Spending a little bit of time traveling between home and work can be healthy. It gives you time to gear up for the work day in the morning and transition to home life in the evening. If your commute is too long, though, you could face a number of negative consequences.
In happiness studies, commuting consistently ranks at or near the bottom of human activities. The biggest offender is commuting alone in a car. It makes us feel more isolated and powerless, and cuts into our time for community engagement, exercise and sleep. It also raises our blood pressure and our risk of obesity. Nice, right?
We humans are pretty adaptable. We can get used to a lot of negative circumstances (winter in the Northeast, anyone?). For some reason, though, we have a hard time getting used to a rough commute. Researchers think that’s because commuting (especially by car) is always a little different. It’s hard to predict traffic or transit delays, or say exactly when our families can expect us home for dinner.
The uncertainty involved in commuting – we don’t know how long or how awful to expect our commute to be – means that the time we spend traveling to work never really grows on us. If you commute by train, you’ll feel this less because trains tend to be more reliable. Commuting by metro is not as reliable as commuting by train, but still better than commuting by bus or car, both of which leave you vulnerable to the vicissitudes of the day’s traffic.
One of the reasons that commuting by car tends to lower our happiness levels is that we (usually) do it alone. It’s time when we’re not getting the kind of social connection we can get with our coworkers, friends or family. You can try getting a commute buddy or using a rideshare program to make your commute more social. If you commute by public transit instead of by car, take advantage of the opportunity to talk to your fellow human beings. Studies show you’ll be happier for it, even if you get a few weird looks at first.

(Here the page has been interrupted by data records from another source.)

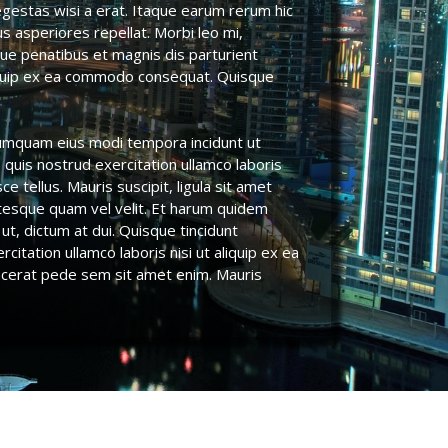
egestas wisi a erat. Itaque earum rerum hic
s asperiores repellat. Morbi leo mi,
que penatibus et magnis dis parturient
aliquip ex ea commodo consequat. Quisque
 numquam eius modi tempora incidunt ut
quis nostrud exercitation ullamco laboris
e tellus. Mauris suscipit, ligula sit amet
entesque quam vel velit. Et harum quidem
ut, dictum at dui. Quisque tincidunt
tation ullamco laboris nisi ut aliquip ex ea
lacerat pede sem sit amet enim. Mauris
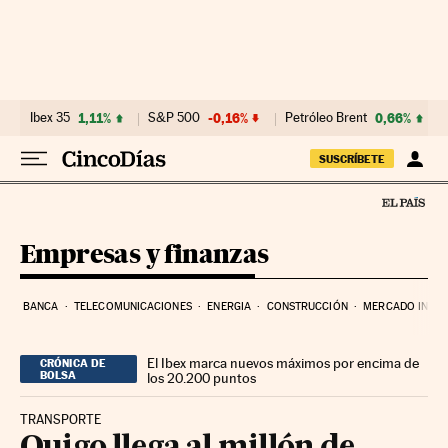
Ir al contenido
Ibex 35
1,11%
S&P 500
-0,16%
Petróleo Brent
0,66%
SUSCRÍBETE
Empresas y finanzas
BANCA
TELECOMUNICACIONES
ENERGIA
CONSTRUCCIÓN
MERCADO INMOB
El Ibex marca nuevos máximos por encima de
CRÓNICA DE
BOLSA
los 20.200 puntos
TRANSPORTE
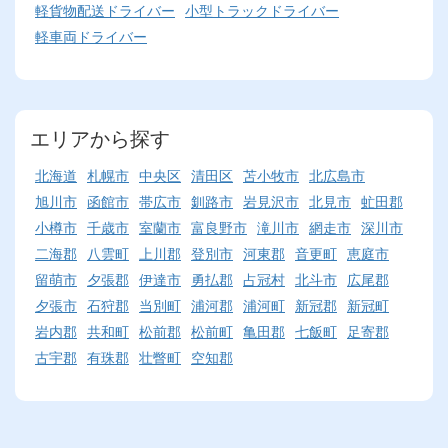
軽貨物配送ドライバー
小型トラックドライバー
軽車両ドライバー
エリアから探す
北海道
札幌市
中央区
清田区
苫小牧市
北広島市
旭川市
函館市
帯広市
釧路市
岩見沢市
北見市
虻田郡
小樽市
千歳市
室蘭市
富良野市
滝川市
網走市
深川市
二海郡
八雲町
上川郡
登別市
河東郡
音更町
恵庭市
留萌市
夕張郡
伊達市
勇払郡
占冠村
北斗市
広尾郡
夕張市
石狩郡
当別町
浦河郡
浦河町
新冠郡
新冠町
岩内郡
共和町
松前郡
松前町
亀田郡
七飯町
足寄郡
古宇郡
有珠郡
壮瞥町
空知郡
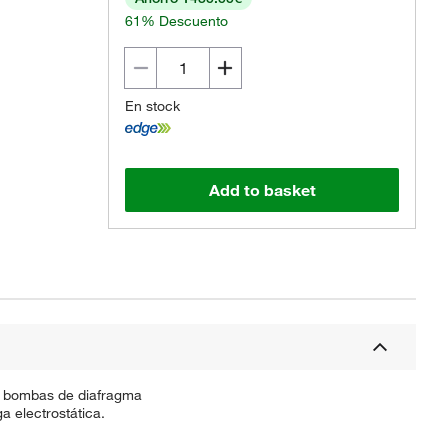
61% Descuento
En stock
Add to basket
as bombas de diafragma
a electrostática.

Long commutes aren’t just bad for our mental health. They’re also bad for our physical health. The longer a person’s commute, the less likely he or she is to see friends, participate in community events or exercise, all of which make us healthier and reduce the negative health impacts of workday stress. People with longer commutes are also less likely to cook at home and more likely to choose unhealthy fast food instead. We know you know what to do: make time for exercise and eat healthier food. It’s just that it’s harder to make good decisions when you’re exhausted from a long commute. One more thing while we’re on the subject of health: people who drive many miles to work and back are more likely to have back and neck problems. If this is all sounding familiar to you, you may want to consider moving closer to work, or searching for a job closer to home.
What if a long commute is necessary, to accommodate your job, your partner’s job, your kids’ school or your dream home? There are some things you can do to make the most of your commuting time. First off, unplug from work emails and avoid looking at a screen. By all means use your device to set up music, podcasts or lectures, but avoid fiddling with it or staring at it (especially if you’re driving!).

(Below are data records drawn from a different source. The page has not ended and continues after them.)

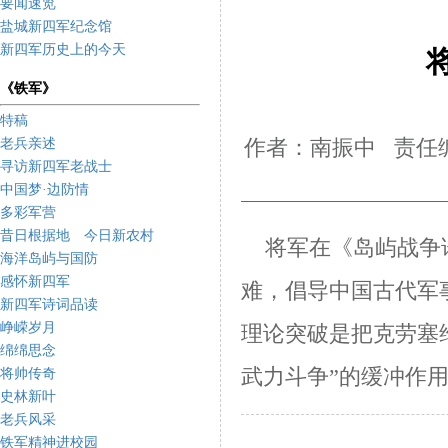
要闻速览
盐城新四军纪念馆
新四军历史上的今天
《铁军》
特稿
老兵亲述
作者：南振中 责任编
寻访新四军老战士
中国梦·边防情
多彩军营
昔日根据地 今日新农村
将军在《岛屿战争论
海洋岛屿与国防
感怀新四军
难，倡导中国古代军
新四军诗词品读
峥嵘岁月
理论突破是把克劳塞维
绵绵思念
武力斗争”的缓冲作
将帅传奇
史林新叶
老兵风采
铁军精神进校园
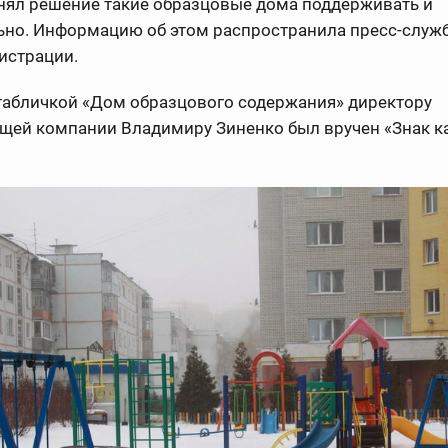
нял решение такие образцовые дома поддерживать и
ьно. Информацию об этом распространила пресс-служ
истрации.
табличкой «Дом образцового содержания» директору
щей компании Владимиру Зиненко был вручен «Знак к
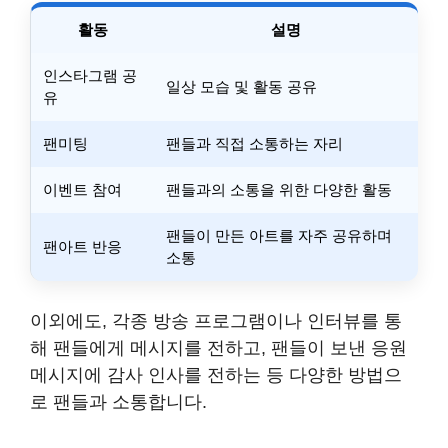
활동
설명
인스타그램 공
일상 모습 및 활동 공유
유
팬미팅
팬들과 직접 소통하는 자리
이벤트 참여
팬들과의 소통을 위한 다양한 활동
팬들이 만든 아트를 자주 공유하며
팬아트 반응
소통
이외에도, 각종 방송 프로그램이나 인터뷰를 통
해 팬들에게 메시지를 전하고, 팬들이 보낸 응원
메시지에 감사 인사를 전하는 등 다양한 방법으
로 팬들과 소통합니다.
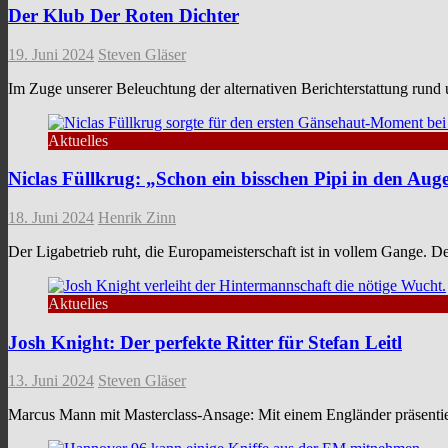
Der Klub Der Roten Dichter
19. Juni 2024
Steven Gläser
Im Zuge unserer Beleuchtung der alternativen Berichterstattung rund
Aktuelles
Niclas Füllkrug: „Schon ein bisschen Pipi in den Aug
18. Juni 2024
Henrik Zinn
Der Ligabetrieb ruht, die Europameisterschaft ist in vollem Gange. 
Aktuelles
Josh Knight: Der perfekte Ritter für Stefan Leitl
13. Juni 2024
Steven Gläser
Marcus Mann mit Masterclass-Ansage: Mit einem Engländer präsentiert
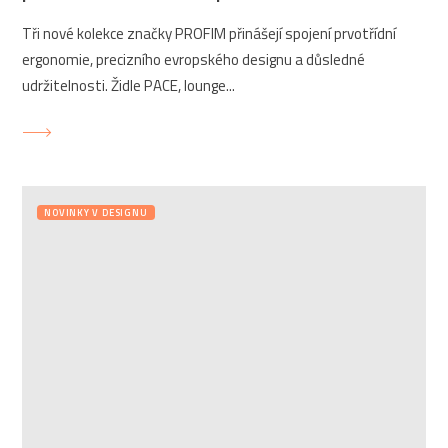
Tři nové kolekce značky PROFIM přinášejí spojení prvotřídní
ergonomie, precizního evropského designu a důsledné
udržitelnosti. Židle PACE, lounge...
NOVINKY V DESIGNU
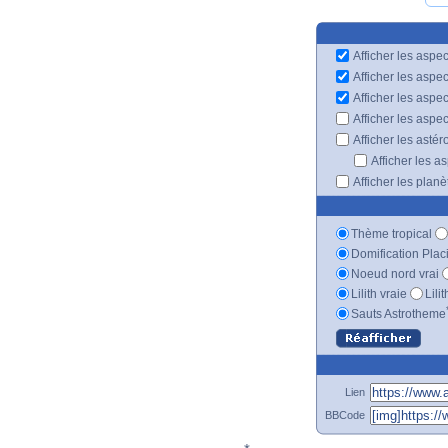
Afficher les aspec
Afficher les aspe
Afficher les aspe
Afficher les aspe
Afficher les astér
Afficher les a
Afficher les plan
Thème tropical
Domification Plac
Noeud nord vrai
Lilith vraie
Lili
Sauts Astrotheme
Lien
BBCode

Imagine arriving at the office having already mastered a French grammar point, learned the causes of WWI or caught up on the week in foreign affairs. With a little advanced planning, this could be you. No matter how your workday goes, if you have a block of time before and after work to pursue your interests, listen to music you love or catch up on a podcast that makes you laugh, you’ll have had a solid day.
The not-so-good news is that Americans’ average commute times have risen consistently over the decades. The good news, though, is that we now have more tools at our disposal to turn that commute time into useful time. We can save articles on our devices to read on the train, download podcasts, subscribe to free college course lectures and access audiobooks for a more literary commute.
Whether you’re commuting by car, parking and riding or taking public transport, you may be eligible for commuter benefits through your employer. Ask about programs that deduct your commute-related expenses from your pre-tax income, lessening the paycheck impact of your monthly metro card or parking pass.
When faced with the prospect of a beautiful home in the country or a well-paid new job, it’s easy to assume that either or both of those things will make you so happy that you won’t mind a long commute. Not true, at least according to psychological research. If you’re deciding where to live or which house to buy, remember that the negative impact of a long commute can easily outweigh the positive impact of a bigger yard or a spare bedroom.
Research shows that millennials are much less likely to commute by car, and much less willing to take a job that would entail a long commute. Commercial real estate developers are finding it harder to fill those giant office parks in the middle of nowhere, because companies know it’s harder to attract young talent to that kind of an office and the commute-heavy lifestyle it entails. The anti-driving trend among millennials may mean a reversal in commute-time trends in the long term. Until that day comes, head to your local library for an audiobook that strikes your fancy and turn your commute time into your “me” time.